Rasulullah sallallahu alaihi wa sallam memberikan uzur (alasan) dalam bermalam di luar Mina bagi pemberi minum dan lainnya. Apa yang diqiyas mereka pada waktu sekarang?

Teks Jawaban

Alhamdulillah

Sesungguhnya Nabi sallallahu alaihi wa sallam memberi keringanan kepada Abbas bermalam di Mekah karena untuk memberi minum jamaah haji. Ini termasuk amalan umum, begitu juga memberi keringanan kepada penggembala meninggalkan bermalam di Mina. Karena mereka menjaga kendaraan (hewan) jamaah haji. Yang mirip dengan mereka adalah orang yang melayani kemaslahatan orang seperti para dokter, pasukan pemadam kebakaran dan semisal itu. Mereka tidak bermalam (di Mina). Karena orang-orang pada membutuhkan kepadanya. Sementara orang yang mempunyai uzur khusus seperti orang sakit, perawat dan semisal itu apakah diikutkan dengan mereka? Ada dua pendapat ulama. Diantara ulama ada yang berpendapat mereka diikutkan karena ada uzur. Diantara ulama ada yang mengatakan, “Mereka tidak diikutkan, karena uzur mereka khusus sementara uzur mereka adalah umum. Yang nampak bagiku bahwa mereka mempunyai uzur diikutkan kepada mereka. Seperti orang sakit yang membutuhkan istirahat di Rumah sakit di dua malam sebelas dan dua belas, maka tidak mengapa.
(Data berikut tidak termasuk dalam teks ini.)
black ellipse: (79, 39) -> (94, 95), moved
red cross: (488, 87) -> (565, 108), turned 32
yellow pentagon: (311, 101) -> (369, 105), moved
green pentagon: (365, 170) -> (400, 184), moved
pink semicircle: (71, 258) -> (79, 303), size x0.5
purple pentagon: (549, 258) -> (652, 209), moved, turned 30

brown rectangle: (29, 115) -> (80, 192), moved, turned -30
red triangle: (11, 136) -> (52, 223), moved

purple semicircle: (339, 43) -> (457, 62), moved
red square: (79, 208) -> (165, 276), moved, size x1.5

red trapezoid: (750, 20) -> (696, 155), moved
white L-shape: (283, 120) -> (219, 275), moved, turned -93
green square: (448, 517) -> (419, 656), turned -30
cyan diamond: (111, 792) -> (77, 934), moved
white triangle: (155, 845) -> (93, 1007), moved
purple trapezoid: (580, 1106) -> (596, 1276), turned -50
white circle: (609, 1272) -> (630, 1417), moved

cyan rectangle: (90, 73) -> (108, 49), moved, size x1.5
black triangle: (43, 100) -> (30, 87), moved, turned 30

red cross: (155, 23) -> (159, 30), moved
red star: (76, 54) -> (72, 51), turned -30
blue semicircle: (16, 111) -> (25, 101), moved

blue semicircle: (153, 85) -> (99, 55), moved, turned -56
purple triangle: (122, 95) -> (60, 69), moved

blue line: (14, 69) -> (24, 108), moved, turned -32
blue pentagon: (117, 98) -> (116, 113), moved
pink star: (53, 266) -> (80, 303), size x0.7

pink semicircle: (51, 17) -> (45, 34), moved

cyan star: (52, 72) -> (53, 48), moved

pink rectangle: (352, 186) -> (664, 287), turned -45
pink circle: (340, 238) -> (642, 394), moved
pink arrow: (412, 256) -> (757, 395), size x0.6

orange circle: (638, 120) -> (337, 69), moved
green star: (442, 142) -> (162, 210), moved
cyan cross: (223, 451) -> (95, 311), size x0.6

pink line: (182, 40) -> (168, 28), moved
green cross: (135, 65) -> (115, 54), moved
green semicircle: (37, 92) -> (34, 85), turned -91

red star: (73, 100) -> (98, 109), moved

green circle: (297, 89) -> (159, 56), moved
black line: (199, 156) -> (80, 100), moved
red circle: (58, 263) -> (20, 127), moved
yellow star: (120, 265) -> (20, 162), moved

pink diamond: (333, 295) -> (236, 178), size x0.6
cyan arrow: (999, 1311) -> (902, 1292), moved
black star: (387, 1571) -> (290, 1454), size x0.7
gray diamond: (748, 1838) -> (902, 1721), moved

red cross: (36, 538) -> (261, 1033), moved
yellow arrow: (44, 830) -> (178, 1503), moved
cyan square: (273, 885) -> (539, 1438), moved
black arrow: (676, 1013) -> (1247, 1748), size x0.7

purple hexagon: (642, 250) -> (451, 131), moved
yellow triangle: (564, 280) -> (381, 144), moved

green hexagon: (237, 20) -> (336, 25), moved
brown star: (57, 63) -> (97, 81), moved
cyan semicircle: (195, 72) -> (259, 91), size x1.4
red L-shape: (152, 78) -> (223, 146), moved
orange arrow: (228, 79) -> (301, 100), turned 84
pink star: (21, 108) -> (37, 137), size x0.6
Tidak ada fidyah (tebusan) karena ini termasuk uzur. Keberadaan Nabi sallallahu alaihi wa sallam memberi uzur kepada Abbas radhiallahu anhu padahal memungkinkan penduduk Mekkah yang tidak haji untuk menggantikannya, hal itu menunjukan bahwa masalah bermalam termasuk hal yang ringan. Maksudnya bahwa kewajiban hal itu tidak merupakan kewajiban yang mengharuskan. Sampai Imam Ahmad rahimahullah berpendapat bahwa orang yang meninggalkan bermalam di Mina ia tidak ada fadyah baginya. Cuma sedikit bershodaqah. Maksudnya sekitar 10 atau 5 riyal sesuai kondisinya.”